Hackers target vulnerabilities in WordPress to gain various unauthorized access. The most common of these attacks is against admin-ajax.php.
Why do hackers target WordPress admin-ajax.php?
admin-ajax.php is a file that is built into WordPress from the beginning and is located in the wp-admin folder.
admin-ajax.php is a mechanism for WordPress itself, themes, and plugins to communicate behind the scenes, and is often used to update posts, save settings, and send emails, for example, without moving from one screen to another.
The implementation of such a program is as follows, and the processing is implemented in each theme and plugin.
add_action("wp_ajax_my_function", "my_function"); function my_function() { // The actual implementation of the processing is done in each plugin or theme }
The vulnerability in the implementation part of each plugin or theme is targeted by hackers to admin-ajax.php.

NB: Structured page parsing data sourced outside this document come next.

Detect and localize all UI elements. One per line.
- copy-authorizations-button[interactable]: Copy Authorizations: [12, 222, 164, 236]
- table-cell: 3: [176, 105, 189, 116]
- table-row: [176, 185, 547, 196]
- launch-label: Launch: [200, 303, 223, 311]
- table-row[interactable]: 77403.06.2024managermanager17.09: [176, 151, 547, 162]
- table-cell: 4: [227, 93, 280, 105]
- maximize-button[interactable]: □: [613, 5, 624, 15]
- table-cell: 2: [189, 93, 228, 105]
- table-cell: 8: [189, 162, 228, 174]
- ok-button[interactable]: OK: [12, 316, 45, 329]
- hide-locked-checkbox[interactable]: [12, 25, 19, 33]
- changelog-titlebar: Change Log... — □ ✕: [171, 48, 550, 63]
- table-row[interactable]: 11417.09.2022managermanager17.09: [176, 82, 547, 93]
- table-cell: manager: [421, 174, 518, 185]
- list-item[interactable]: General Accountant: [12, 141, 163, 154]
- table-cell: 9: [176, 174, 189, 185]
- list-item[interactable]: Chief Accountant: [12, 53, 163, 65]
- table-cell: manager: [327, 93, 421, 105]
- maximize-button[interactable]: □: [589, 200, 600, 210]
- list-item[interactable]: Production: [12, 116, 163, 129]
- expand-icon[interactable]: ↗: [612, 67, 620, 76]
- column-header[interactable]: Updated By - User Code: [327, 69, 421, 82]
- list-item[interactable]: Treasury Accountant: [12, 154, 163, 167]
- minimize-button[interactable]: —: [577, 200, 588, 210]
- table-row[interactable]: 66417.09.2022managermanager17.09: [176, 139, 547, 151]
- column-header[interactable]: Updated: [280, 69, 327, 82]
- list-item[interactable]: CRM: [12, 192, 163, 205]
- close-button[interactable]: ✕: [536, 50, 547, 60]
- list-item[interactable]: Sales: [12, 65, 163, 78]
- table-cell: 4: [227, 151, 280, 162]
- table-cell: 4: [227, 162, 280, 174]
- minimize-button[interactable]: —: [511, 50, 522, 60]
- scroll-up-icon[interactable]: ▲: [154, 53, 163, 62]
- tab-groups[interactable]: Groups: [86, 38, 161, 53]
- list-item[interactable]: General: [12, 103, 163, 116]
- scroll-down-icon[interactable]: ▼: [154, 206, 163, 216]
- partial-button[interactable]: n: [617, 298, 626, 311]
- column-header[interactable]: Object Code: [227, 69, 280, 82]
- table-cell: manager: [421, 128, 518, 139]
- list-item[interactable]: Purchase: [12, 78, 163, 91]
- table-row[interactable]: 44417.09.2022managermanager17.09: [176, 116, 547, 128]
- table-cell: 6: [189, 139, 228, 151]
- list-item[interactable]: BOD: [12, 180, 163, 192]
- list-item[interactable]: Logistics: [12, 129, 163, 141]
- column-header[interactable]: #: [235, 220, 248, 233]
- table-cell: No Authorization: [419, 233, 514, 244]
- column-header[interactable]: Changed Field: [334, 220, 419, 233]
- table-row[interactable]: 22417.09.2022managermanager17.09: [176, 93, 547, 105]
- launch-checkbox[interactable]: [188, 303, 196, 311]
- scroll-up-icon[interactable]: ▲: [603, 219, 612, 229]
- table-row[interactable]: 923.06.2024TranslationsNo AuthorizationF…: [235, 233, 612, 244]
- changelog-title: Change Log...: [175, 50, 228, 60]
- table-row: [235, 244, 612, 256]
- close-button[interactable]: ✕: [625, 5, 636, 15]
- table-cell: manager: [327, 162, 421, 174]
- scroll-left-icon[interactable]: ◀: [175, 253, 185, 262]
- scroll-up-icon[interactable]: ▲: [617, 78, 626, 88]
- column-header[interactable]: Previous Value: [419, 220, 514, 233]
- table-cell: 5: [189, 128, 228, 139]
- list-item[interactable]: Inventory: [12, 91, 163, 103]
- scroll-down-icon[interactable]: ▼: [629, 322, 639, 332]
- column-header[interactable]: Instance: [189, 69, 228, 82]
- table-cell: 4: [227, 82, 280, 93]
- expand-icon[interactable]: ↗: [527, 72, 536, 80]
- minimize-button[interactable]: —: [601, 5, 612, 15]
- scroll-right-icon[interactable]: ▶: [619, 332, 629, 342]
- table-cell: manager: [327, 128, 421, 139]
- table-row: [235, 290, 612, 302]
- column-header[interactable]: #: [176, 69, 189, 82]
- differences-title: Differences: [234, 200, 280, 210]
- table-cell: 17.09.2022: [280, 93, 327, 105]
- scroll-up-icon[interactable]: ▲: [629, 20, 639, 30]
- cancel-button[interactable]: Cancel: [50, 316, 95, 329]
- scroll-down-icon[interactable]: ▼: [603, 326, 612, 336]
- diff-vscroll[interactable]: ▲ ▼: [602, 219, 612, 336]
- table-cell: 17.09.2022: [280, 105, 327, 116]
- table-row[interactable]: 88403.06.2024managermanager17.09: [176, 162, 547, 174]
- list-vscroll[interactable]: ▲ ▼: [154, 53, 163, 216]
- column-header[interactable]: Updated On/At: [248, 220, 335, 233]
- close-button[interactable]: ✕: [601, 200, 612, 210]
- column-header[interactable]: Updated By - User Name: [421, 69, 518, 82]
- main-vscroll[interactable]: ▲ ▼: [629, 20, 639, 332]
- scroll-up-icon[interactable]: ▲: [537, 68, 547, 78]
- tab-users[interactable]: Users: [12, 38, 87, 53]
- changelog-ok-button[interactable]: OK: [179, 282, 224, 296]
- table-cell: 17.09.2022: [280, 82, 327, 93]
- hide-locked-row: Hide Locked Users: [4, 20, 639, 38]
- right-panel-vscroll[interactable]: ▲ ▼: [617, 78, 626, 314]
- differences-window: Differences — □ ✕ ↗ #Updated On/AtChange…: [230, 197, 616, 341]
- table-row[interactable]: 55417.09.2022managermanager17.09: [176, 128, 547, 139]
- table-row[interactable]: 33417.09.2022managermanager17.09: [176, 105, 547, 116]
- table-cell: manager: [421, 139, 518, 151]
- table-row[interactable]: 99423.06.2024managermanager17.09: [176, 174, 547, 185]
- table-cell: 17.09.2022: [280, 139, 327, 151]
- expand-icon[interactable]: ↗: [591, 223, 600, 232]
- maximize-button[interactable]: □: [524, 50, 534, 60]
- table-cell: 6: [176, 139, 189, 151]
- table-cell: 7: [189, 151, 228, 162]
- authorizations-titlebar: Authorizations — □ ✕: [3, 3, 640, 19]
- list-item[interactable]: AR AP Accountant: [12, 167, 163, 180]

*The attack on admin-ajax.php can be visualized with the [Free] WordPress:Malware Scan & Security Plugin [Malware and Virus Detection and Removal].
How to deal with attacks on admin-ajax.php
A hacker attack on admin-ajax.php does not necessarily mean that it is successful.
Hackers use tools to exploit vulnerabilities in WordPress sites via admin-ajax.php in a haphazard manner and attack sites in a successful methodology.
However, if successful, the WordPress site may be tampered with and malware may be embedded.
Stopping and deleting admin-ajax.php is difficult.
It is difficult to completely stop admin-ajax.php from working in order to improve security because, as mentioned above, admin-ajax.php is a very commonly used mechanism that can have a significant negative impact on the operation of the site.
Therefore, it is important to eliminate the possibility of vulnerabilities being breached through admin-ajax.php, i.e., to leave the site vulnerable.
For this purpose, the following measures are taken.
Regularly inspect the site for vulnerabilities.
Avoid installing unnecessary plug-ins and themes.
We do not use plug-ins or themes that have been out of date for a long period of time and replace them with new ones that are updated as often as possible.
Keep WordPress and plugin themes up-to-date and free of vulnerabilities (regular updates).